| Your objective |
Transcribe exactly the line containing "clipping, front and" and every line after it, through the end of the records below.

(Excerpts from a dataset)
>>>
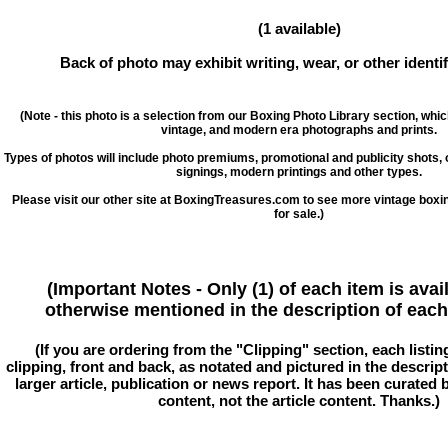
(1 available)
Back of photo may exhibit writing, wear, or other ident
(Note - this photo is a selection from our Boxing Photo Library section, whi
vintage, and modern era photographs and prints.
Types of photos will include photo premiums, promotional and publicity shots
signings, modern printings and other types.
Please visit our other site at BoxingTreasures.com to see more vintage boxi
for sale.)
(Important Notes - Only (1) of each item is avai
otherwise mentioned in the description of each 
(If you are ordering from the "Clipping" section, each listin
clipping, front and back, as notated and pictured in the descriptio
larger article, publication or news report. It has been curated
content, not the article content. Thanks.)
<<<
| Solution to the exercise |
clipping, front and back, as notated and pictured in the descriptio
larger article, publication or news report. It has been curated
content, not the article content. Thanks.)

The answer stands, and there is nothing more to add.